Мы, словно двое детей, спрятались в кустах, подглядывая смешной и странный мир взрослых из-за занавеси листвы и делая вид, будто не замечаем, что держимся за руки. Восхитительная, призрачная близость. Слишком взрослая игра в слишком упрощенном отражении. Я мог бы сидеть дома, «надежно и безопасно устроившись перед телевизором», — если бы у меня был телевизор. Мне вспомнилась карикатура на ту же тему: английский поэт Том Рейворт изобразил надежный и безопасный сейф, скосивший свой цифровой замок к включенному телевизору. Точь-в-точь. Видите ли, наши чувства заперты в сейф, а ключ к замку потерян. Сказать по правде, я для этого не нуждался в телевизоре. В 1950 году Жак Эллюль писал: «Радио, и еще более телевидение запирает индивидуума в гулкой механической вселенной, где он остается одни». Эта мысль даже тогда была слишком очевидной. Я жил иначе. Смотрите на это как на епитимью — за два-три года без телевизора получаешь такую ночь, как эта.

Она взяла мою ладонь, положила ее на середину руля за своей спиной и накрыла своей ладонью. Легчайший нажим включил бы гудок. Она сцепилась со мной взглядом. Она прижалась ко мне. Из ее влажных полуоткрытых губ вырвался нежданный вздох.

— Не надо, — предложил я. — Не надо этого портить.

— Ох, милый, — сказала она. — Ты каждый раз оказываешься прав.

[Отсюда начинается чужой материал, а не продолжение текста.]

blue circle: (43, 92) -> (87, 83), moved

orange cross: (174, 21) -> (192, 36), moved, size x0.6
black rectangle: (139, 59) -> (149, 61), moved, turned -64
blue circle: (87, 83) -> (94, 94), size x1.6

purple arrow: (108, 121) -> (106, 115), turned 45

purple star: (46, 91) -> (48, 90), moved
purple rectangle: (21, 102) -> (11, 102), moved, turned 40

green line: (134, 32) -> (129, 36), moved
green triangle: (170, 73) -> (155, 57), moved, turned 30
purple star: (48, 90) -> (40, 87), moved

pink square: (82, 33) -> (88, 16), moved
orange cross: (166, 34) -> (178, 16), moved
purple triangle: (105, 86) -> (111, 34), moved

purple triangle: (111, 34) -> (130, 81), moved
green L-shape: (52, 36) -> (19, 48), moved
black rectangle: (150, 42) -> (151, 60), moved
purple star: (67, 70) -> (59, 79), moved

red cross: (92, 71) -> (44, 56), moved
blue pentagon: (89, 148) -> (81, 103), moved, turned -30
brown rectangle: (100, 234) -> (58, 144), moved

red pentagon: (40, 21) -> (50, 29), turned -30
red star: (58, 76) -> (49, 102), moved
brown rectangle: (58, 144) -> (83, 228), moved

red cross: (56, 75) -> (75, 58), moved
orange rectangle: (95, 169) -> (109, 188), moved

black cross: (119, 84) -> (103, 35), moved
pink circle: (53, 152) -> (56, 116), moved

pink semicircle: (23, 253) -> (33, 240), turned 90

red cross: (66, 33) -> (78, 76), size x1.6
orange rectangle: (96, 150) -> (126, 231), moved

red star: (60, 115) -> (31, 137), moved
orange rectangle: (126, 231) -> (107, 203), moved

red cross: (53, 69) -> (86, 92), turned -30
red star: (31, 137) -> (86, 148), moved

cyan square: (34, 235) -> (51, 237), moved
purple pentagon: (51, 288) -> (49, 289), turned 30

— Верно, — подтвердил я. — Все три раза, как ты слышала мой голос.

Мы поцеловались.

Желание обволокло нас. В миг проникновения она закрыла глаза и закусила губу, воплощение сосредоточенности, как будто ни одна посторонняя мелочь жизни не смела отвлечь ее от этого нежного безвременья, и, конечно, ничто, кроме него, не имело значения. Классическое украденное мгновенье. Маленькие бурундучки-психиатры, поселившиеся у меня в чердаке, отнесли ее к типу женщин, состоящих в браке без любви, которые многое могли бы и хотели отдать, да только некому взять. И без всяких бурундучков было ясно, что моя страсть объясняется слишком затянувшимся одиночеством мужчины, который, выразив должное раскаяние, и не думает отказываться от того, в чем нуждается. К тому времени, как мы вспомнили о разговорах, дыхании, передышке и вообще о чем-нибудь, был четвертый час утра.

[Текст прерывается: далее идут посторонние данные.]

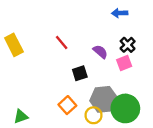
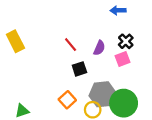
red line: (62, 43) -> (71, 45), moved
purple semicircle: (100, 52) -> (99, 48), turned 72

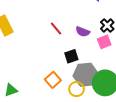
purple semicircle: (99, 48) -> (83, 32), turned 88
black square: (79, 69) -> (71, 56), moved

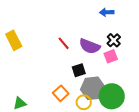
purple semicircle: (83, 32) -> (90, 46), size x1.5

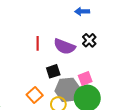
red line: (64, 43) -> (38, 43), turned 40
pink square: (111, 56) -> (85, 78), moved

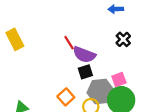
red line: (38, 43) -> (69, 43), turned -32
purple semicircle: (65, 47) -> (84, 55), moved

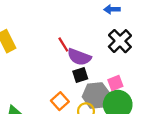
black cross: (123, 39) -> (120, 41), size x1.5

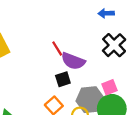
black square: (80, 75) -> (63, 79), moved

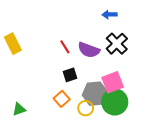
purple semicircle: (73, 61) -> (89, 50), moved
pink square: (109, 87) -> (113, 82), size x1.5

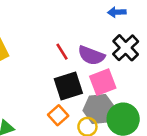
black square: (70, 75) -> (68, 86), size x1.6
pink square: (113, 82) -> (103, 82), moved

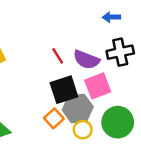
black cross: (126, 48) -> (120, 52), turned 32
gray hexagon: (99, 109) -> (78, 108), moved

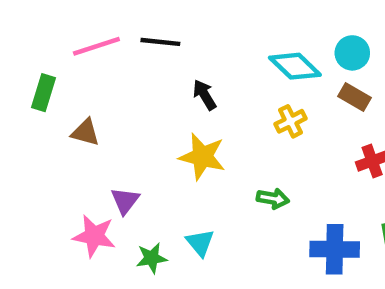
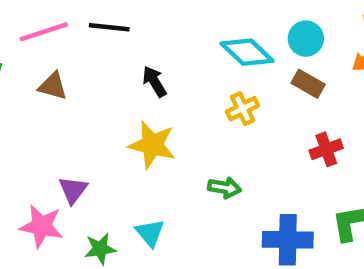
brown triangle: (85, 132) -> (53, 86), moved

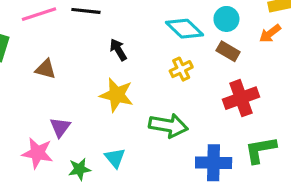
brown triangle: (53, 86) -> (46, 69), moved
red cross: (326, 149) -> (241, 98), size x1.5
green arrow: (224, 188) -> (168, 126), size x1.6

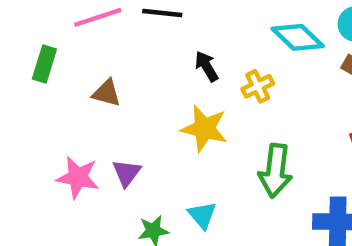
yellow cross: (181, 69) -> (258, 86), moved
green arrow: (168, 126) -> (275, 171), turned 87
pink star: (37, 153) -> (78, 177), moved

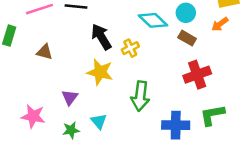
black arrow: (207, 66) -> (101, 37), size x1.5
purple triangle: (127, 173) -> (70, 97), moved
pink star: (78, 177) -> (33, 116), moved

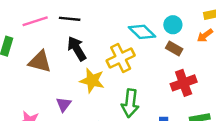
black arrow: (101, 37) -> (77, 49), moved
yellow cross: (130, 48) -> (121, 58), size x1.6
brown triangle: (45, 52) -> (40, 62), size x1.5

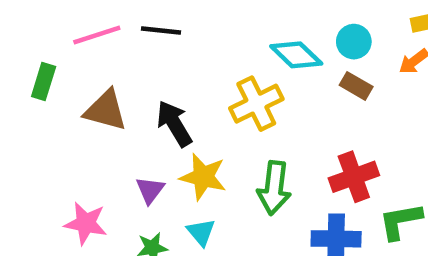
black arrow: (77, 49) -> (174, 124), moved
yellow star: (92, 81) -> (203, 177), moved
red cross: (184, 83) -> (354, 177), moved

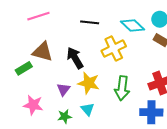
black line: (161, 31) -> (90, 22), moved
green rectangle: (44, 81) -> (24, 68), moved, turned 42

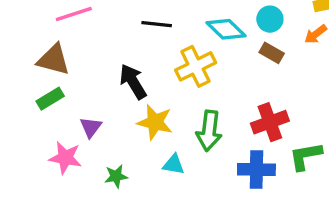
brown triangle: (43, 52) -> (54, 60), moved
purple triangle: (64, 89) -> (91, 127), moved
cyan triangle: (88, 109) -> (174, 164), moved, turned -40

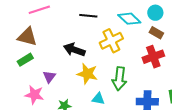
black arrow: (133, 82) -> (74, 50), turned -40
red cross: (270, 122) -> (153, 57), moved

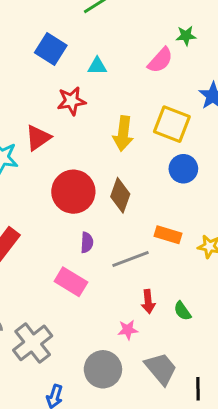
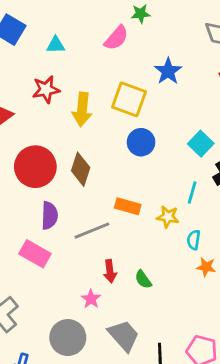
red star: (71, 101) -> (46, 89), moved
purple semicircle: (87, 242) -> (50, 215), size x1.4
pink star: (128, 330) -> (91, 299), turned -30

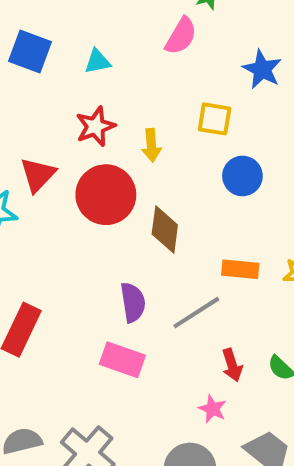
yellow square: (129, 99) -> (215, 119), size x0.7
yellow arrow: (82, 109) -> (151, 145), size x0.7
red circle: (35, 167) -> (106, 195), moved

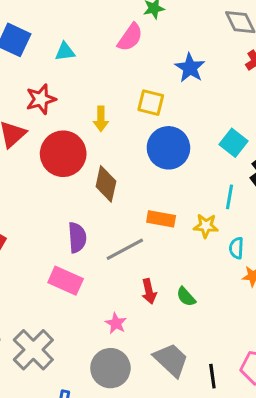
red star: (95, 126) -> (41, 99), moved
blue circle: (242, 176) -> (168, 148), size x1.4
pink star: (213, 409) -> (116, 323), moved

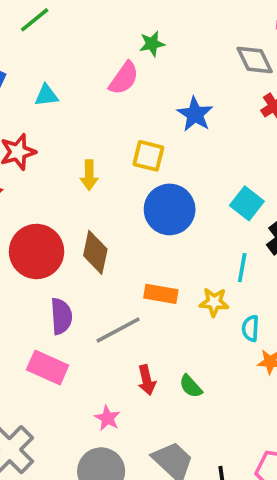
red circle: (63, 154) -> (37, 251), moved

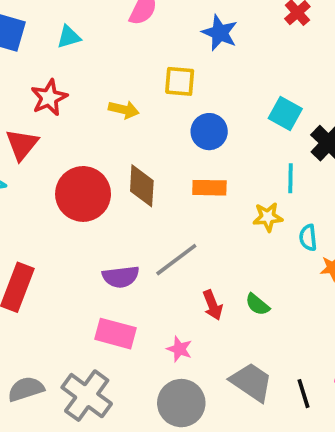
yellow arrow: (89, 175) -> (124, 110), turned -68
blue circle: (170, 209) -> (209, 132), size x0.7
orange rectangle: (161, 294) -> (209, 188), moved
purple semicircle: (61, 316) -> (121, 277), moved, turned 96
pink rectangle: (48, 367) -> (115, 334), moved

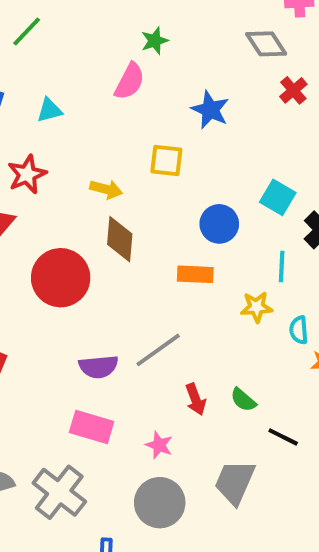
blue circle: (209, 132) -> (219, 224), moved
brown diamond: (142, 186) -> (120, 239), moved
gray trapezoid: (251, 382) -> (235, 482), turned -102
black line: (304, 394) -> (283, 437), moved, turned -48

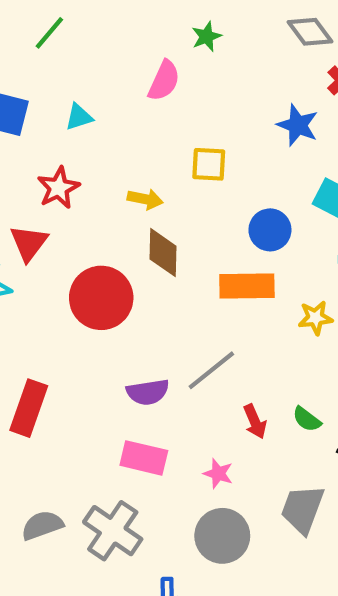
green star: (155, 41) -> (206, 36), moved
blue star: (210, 110) -> (298, 125), moved
orange rectangle: (195, 274) -> (247, 286), size x1.4

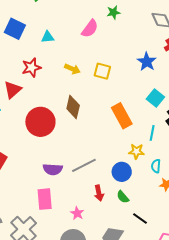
yellow arrow: (145, 199) -> (72, 69), moved
blue circle: (270, 230) -> (122, 172), moved
orange rectangle: (247, 286) -> (122, 116), moved, turned 50
pink rectangle: (144, 458) -> (45, 199), turned 60

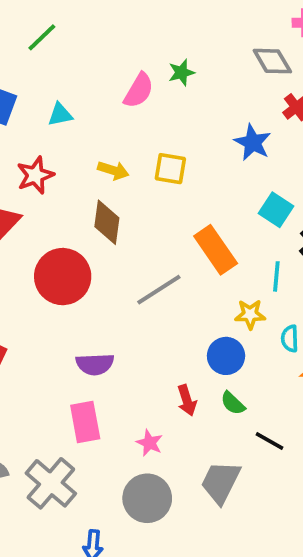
green star: (114, 12) -> (181, 73), moved
brown diamond: (73, 107) -> (107, 222), moved
gray line: (84, 165) -> (159, 290), moved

Мы перебрались на пассажирское сидение и завернулись в стеганую накидку на кресло: двое детей, оставшихся на эту минуту без присмотра.

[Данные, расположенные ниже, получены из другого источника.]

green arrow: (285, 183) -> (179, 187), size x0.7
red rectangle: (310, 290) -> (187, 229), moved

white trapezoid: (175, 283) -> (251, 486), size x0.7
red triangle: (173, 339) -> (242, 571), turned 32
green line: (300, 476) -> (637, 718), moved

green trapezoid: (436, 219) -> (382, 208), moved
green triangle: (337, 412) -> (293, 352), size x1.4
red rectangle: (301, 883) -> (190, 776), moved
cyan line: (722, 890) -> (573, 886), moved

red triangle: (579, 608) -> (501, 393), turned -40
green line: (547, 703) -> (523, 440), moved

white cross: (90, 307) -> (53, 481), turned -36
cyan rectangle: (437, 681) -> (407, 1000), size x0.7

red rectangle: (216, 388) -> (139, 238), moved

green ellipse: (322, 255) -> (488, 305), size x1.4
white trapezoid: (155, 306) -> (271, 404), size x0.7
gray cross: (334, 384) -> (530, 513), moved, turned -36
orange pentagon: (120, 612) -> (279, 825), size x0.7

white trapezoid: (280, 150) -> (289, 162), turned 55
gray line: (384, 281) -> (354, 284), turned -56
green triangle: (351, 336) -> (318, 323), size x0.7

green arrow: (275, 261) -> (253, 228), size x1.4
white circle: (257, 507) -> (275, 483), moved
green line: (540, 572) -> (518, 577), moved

— За такие дела людей вышвыривают из армии.

— Лучше бы они пользовались первой попавшейся служебной машиной со стеганым одеялом.

— Это здорово сэкономило бы деньги налогоплательщикам.

— И люди в мундирах знали бы, за что они сражаются.

— Зато политики остались бы без работы.

Фонарь над крыльцом еще светился, как и два окошка на втором этаже. Я говорю «фонарь», но можно бы назвать его и садовым светильником. Хотя выглядел он как старинный фонарь, подвешенный на двух пересекающихся крестом цепях, и по величине каждый плафон походил на заднюю фару мотоцикла. Внутри матовых желтоватых шаров словно мерцало газовое пламя. И слово «крыльцо» я использую за неимением более подходящего, если только «портик» не передает также и величия размеров. Может быть, муж, склонный к показному величию, увидев, что жена его желанна для другого, сумеет заново открыть для себя ее красоту и снова возжелать ее? Чем он воспользуется, чтобы восстановить свои права? Ружьем для охоты на слонов? Наемным громилой? Проколотой шиной в грузовике соперника?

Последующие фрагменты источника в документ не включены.